Write the records out exactly, so that no picture remains in the copy.

**Dataset entries**.
——————
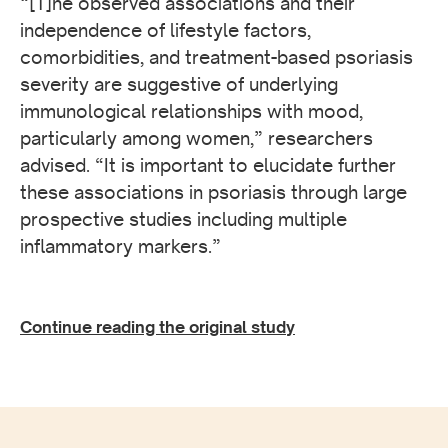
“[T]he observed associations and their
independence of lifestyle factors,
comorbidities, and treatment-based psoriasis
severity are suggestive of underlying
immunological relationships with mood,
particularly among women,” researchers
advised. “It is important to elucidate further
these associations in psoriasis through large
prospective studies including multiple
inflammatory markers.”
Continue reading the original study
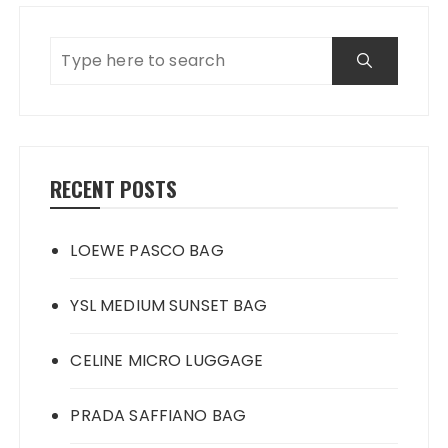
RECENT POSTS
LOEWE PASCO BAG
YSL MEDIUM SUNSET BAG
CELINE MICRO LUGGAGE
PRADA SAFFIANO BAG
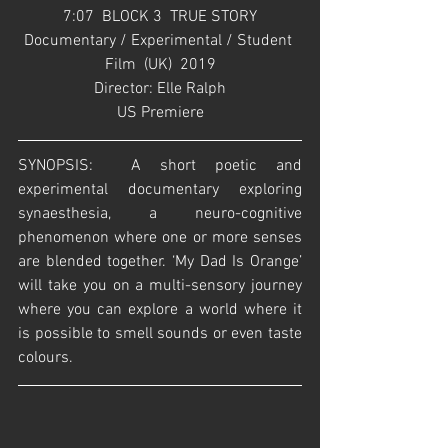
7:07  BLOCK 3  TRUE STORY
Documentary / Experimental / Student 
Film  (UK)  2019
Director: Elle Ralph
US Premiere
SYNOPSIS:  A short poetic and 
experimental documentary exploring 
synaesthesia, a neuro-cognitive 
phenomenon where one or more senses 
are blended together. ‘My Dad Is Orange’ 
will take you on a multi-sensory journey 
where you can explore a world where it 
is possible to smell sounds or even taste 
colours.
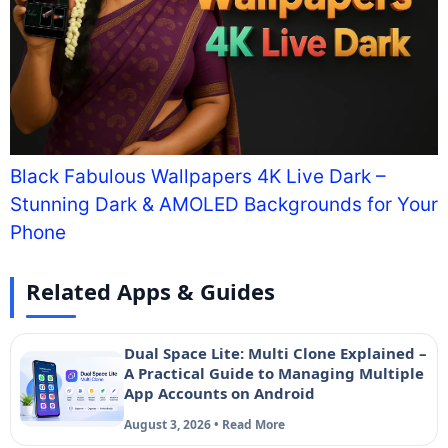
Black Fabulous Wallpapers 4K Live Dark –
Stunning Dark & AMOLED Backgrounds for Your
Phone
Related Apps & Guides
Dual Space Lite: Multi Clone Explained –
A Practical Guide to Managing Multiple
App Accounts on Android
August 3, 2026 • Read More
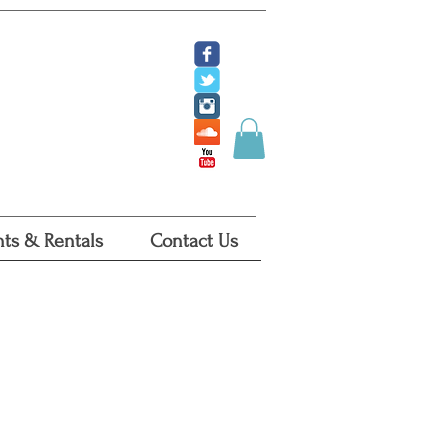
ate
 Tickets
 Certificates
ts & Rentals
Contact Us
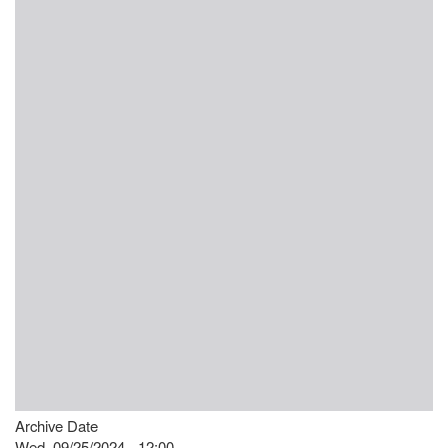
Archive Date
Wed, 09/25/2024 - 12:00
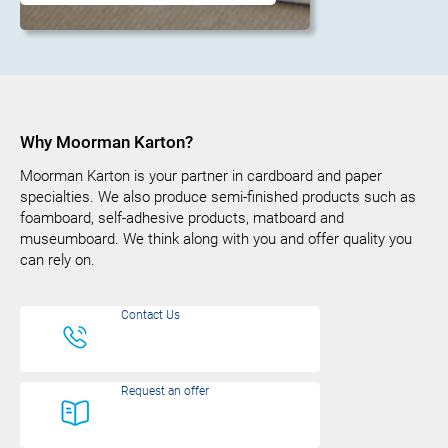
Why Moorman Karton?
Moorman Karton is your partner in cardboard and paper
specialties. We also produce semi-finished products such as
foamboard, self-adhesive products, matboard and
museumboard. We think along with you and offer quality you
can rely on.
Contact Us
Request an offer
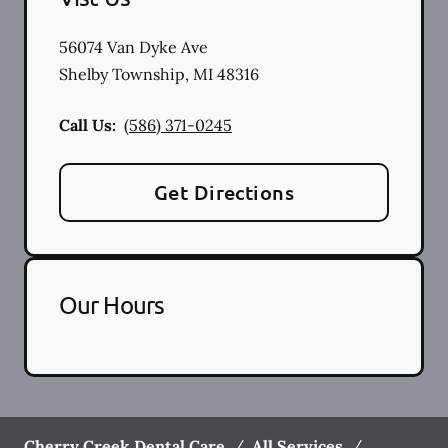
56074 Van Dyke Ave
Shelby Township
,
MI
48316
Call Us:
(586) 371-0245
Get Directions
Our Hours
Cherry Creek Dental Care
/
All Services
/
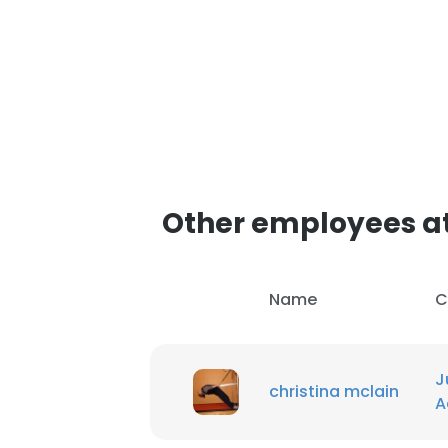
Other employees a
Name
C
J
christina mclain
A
——————
**Problem solution**.
“[T]he observed associations and their
independence of lifestyle factors,
comorbidities, and treatment-based psoriasis
severity are suggestive of underlying
immunological relationships with mood,
particularly among women,” researchers
advised. “It is important to elucidate further
these associations in psoriasis through large
prospective studies including multiple
inflammatory markers.”
Continue reading the original study
RECENT POSTS
LOEWE PASCO BAG
YSL MEDIUM SUNSET BAG
CELINE MICRO LUGGAGE
PRADA SAFFIANO BAG
7:07  BLOCK 3  TRUE STORY
Documentary / Experimental / Student 
Film  (UK)  2019
Director: Elle Ralph
US Premiere
SYNOPSIS:  A short poetic and 
experimental documentary exploring 
synaesthesia, a neuro-cognitive 
phenomenon where one or more senses 
are blended together. ‘My Dad Is Orange’ 
will take you on a multi-sensory journey 
where you can explore a world where it 
is possible to smell sounds or even taste 
colours.
Black Fabulous Wallpapers 4K Live Dark –
Stunning Dark & AMOLED Backgrounds for Your
Phone
Related Apps & Guides
Dual Space Lite: Multi Clone Explained –
A Practical Guide to Managing Multiple
App Accounts on Android
August 3, 2026 • Read More
ate
 Tickets
 Certificates
ts & Rentals
Contact Us
Archive Date
Wed, 09/25/2024 - 12:00
Why Moorman Karton?
Moorman Karton is your partner in cardboard and paper
specialties. We also produce semi-finished products such as
foamboard, self-adhesive products, matboard and
museumboard. We think along with you and offer quality you
can rely on.
Contact Us
Request an offer
56074 Van Dyke Ave
Shelby Township
,
MI
48316
Call Us:
(586) 371-0245
Get Directions
Our Hours
Cherry Creek Dental Care
/
All Services
/
Other employees a
Name
C
J
christina mclain
A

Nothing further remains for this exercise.